Last Updated: Sunday 17th March, 2013

In 2008 the law relating to Scottish bankruptcy changed. This brief guide explains the main changes and their impact on new bankrupts in Scotland

The rules that stood before these changes, still apply to any petitions that were sent to Courts before the 1st April and anyone who was made bankrupt before the 1st April should still follow the old guidelines. Under the new laws, contributions will be taken from the debtor's income during their bankruptcy for approximately 3 years and Student Loans cannot be written off by becoming bankrupt.

Scottish Bankruptcy - All change

A borrower who wanted to declare bankruptcy had to wait until their creditors took legal action, but now, thanks to the new changes in law, anyone who wishes and fulfils certain criteria (see below) can apply for their own bankruptcy to the 'Accountant in Bankruptcy'.

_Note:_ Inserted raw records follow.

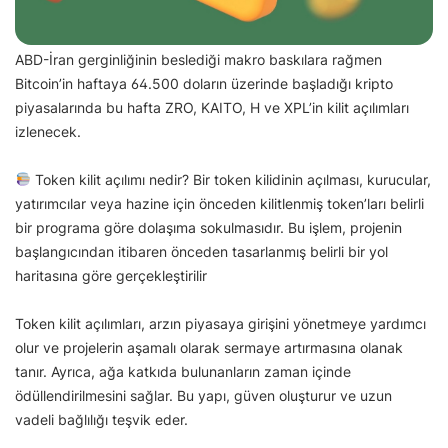
ABD-İran gerginliğinin beslediği makro baskılara rağmen
Bitcoin’in haftaya 64.500 doların üzerinde başladığı kripto
piyasalarında bu hafta ZRO, KAITO, H ve XPL’in kilit açılımları
izlenecek.
Token kilit açılımı nedir? Bir token kilidinin açılması, kurucular,
yatırımcılar veya hazine için önceden kilitlenmiş token’ları belirli
bir programa göre dolaşıma sokulmasıdır. Bu işlem, projenin
başlangıcından itibaren önceden tasarlanmış belirli bir yol
haritasına göre gerçekleştirilir
Token kilit açılımları, arzın piyasaya girişini yönetmeye yardımcı
olur ve projelerin aşamalı olarak sermaye artırmasına olanak
tanır. Ayrıca, ağa katkıda bulunanların zaman içinde
ödüllendirilmesini sağlar. Bu yapı, güven oluşturur ve uzun
vadeli bağlılığı teşvik eder.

The minimum amount, which they must owe in order to qualify for bankruptcy, has also changed from a previous figure to a minimum of 1,500 for a self-declaration. However, if a lender wants to declare one of their customers bankrupt they must be owed a higher minimum amount of 3,000.

Sequestration

Sequestration is personal bankruptcy and this can be petitioned for by any individual who meets certain requirements. Here are a couple of the most common requirements, although there are others. As mentioned above your debt must be over 1,500; there must be an expired charge for payment outstanding which you have made no payments on or a poinding - usually for Council Tax arrears - following on a summary warrant. If you don't meet these requirements then you can't petition for your own bankruptcy.

Sheriff Courts

The new laws have also awarded all bankruptcy cases to Sheriff Courts only, meaning that The Court of Session will no longer deal with any bankruptcy cases. A Sheriff can also delay a decision on a petition for bankruptcy for as long as they like, or give a troubled borrower a special 'agreed payment plan' to escape a bankrupt verdict. Using an agreed payment plan those in financial difficulty can pay off their outstanding debt gradually and to a tune that won't lower their standard of living. For those who are already on a low income, other aspects of the law now apply. If a borrower has no property and little to no savings or assets, they will be termed differently and known by the Sheriff Courts as Low Income Low Assets (LILA). The period for bankruptcy has also changed from being a 3 year term to just 1 year.

If a bankrupt borrower behaves unfavourably while they are bankrupt, the period for bankruptcy can be extended from 1 year to as long as the Sheriff Court Administration sees fit. A bankrupt borrower will not be discharged until the case has been formally completed. A bankrupt debtor can also only appeal against the amounts that are declared in their trustee's accounts if they can prove that they will be better off financially as the result of an appeal. For those who don't do as the new laws dictate certain new rules apply. If a bankrupt borrower is uncooperative with the Sheriff Court or illegally borrows during their bankruptcy, they could face a Bankruptcy Restriction Order (BRO) or Bankruptcy Restriction Undertaking (BRU). These orders prevent those who are bankrupt from taking part in certain employment opportunities and from getting certain types of credit for between 2 and 15 years from the time they are given the order.